Il progetto, diretto dai professori Carlo Ratti e Yuji Yoshimura e pubblicato su diverse riviste scientifiche, ha come scopo analizzare il flusso dei visitatori, soffermandosi in particolare sui percorsi compiuti, sul tempo di permanenza all’interno di una sala e sul tempo di osservazione di una singola opera.

Sette sono i sensori collocati in punti strategici del museo pronti a intercettare i dispositivi presenti nella stanza e a seguirne gli spostamenti fino all’uscita dall’area di copertura. Il sistema registra in poche parole i dati di entrata e di uscita (check-in e check-out) e ricostruisce i percorsi e le soste dei visitatori senza violarne la privacy.

Il primo sensore è situato nel punto di maggior affluenza, lungo il corridoio che dall’ingresso del Louvre conduce alla Venere di Milo; gli altri sono rispettivamente nella Galerie Daru, che ospita il Gladiatore Borghese, nella stanza della Venere di Milo, nella sala delle Cariatidi, che ospita le sculture greche, nella sala dei Dipinti Italiani tra il tredicesimo e il quindicesimo secolo, in prossimità della Nike di Samotracia e nei pressi della Salle de Verres che custodisce i bronzi.

Dall’indagine è emerso che la maggioranza dei visitatori preferisce vagare e passeggiare a lungo nel museo (circa cinque ore), mentre solo una piccola percentuale attraversa velocemente i corridoi del Louvre concludendo la visita in meno di due ore.
Ciò che sorprende dai dati raccolti è che l’itinerario percorso è sempre lo stesso e le opere che attraggono più di tutte sono indiscussamente la Gioconda e la Nike di Samotracia.
L’esperimento ha inoltre evidenziato un comportamento sociale comune ai visitatori, ossia la predilezione per le sale più affollata: maggiore è la densità di persone all’interno di una sala e maggiore è l’attrazione che li porta a superare velocemente gli spazi più vuoti.

Il visitatore medio, inoltre, di fronte alla vastità di opere d’arte presenti in uno spazio fisico molto grande elabora dei percorsi selettivi per evitare di vagabondare senza un fil rouge.
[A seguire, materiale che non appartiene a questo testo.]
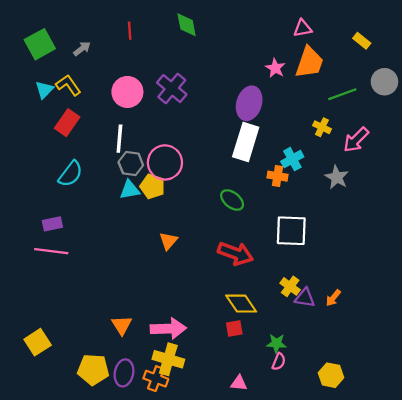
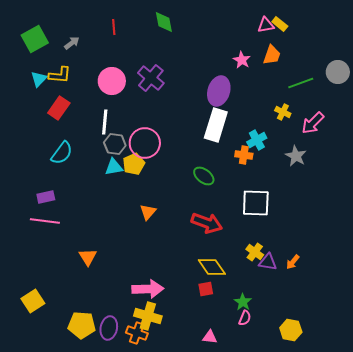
yellow rectangle: (362, 41) -> (280, 24), moved
orange trapezoid: (309, 62) -> (272, 55), size x0.7
yellow L-shape: (68, 85) -> (60, 75), turned 130
yellow pentagon: (152, 186) -> (134, 164), turned 30
orange triangle: (122, 325) -> (88, 257), moved
green star: (276, 343) -> (243, 302), turned 30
In sostanza rinuncia alla visita completa in favore di iter programmati precedentemente.

L’analisi dei segnali dei dispositivi elettronici risponde alla necessità di studiare il comportamento umano e di conoscere meglio lo spazio in cui ci muoviamo, nel museo e nella città. Già a metà del Ventesimo secolo lo studioso americano William H. Whyte aveva analizzato il flusso delle persone negli edifici e negli spazi pubblici di New York attraverso alcune videocamere.

L’obiettivo è raccogliere ed elaborare dati in grado di spiegare ed evidenziare i comportamenti umani, le abitudini e le preferenze allo scopo di rafforzare l’idea di un’architettura dinamica e flessibile. Per avere uno spazio rispondente alle necessità e alle richieste degli abitanti.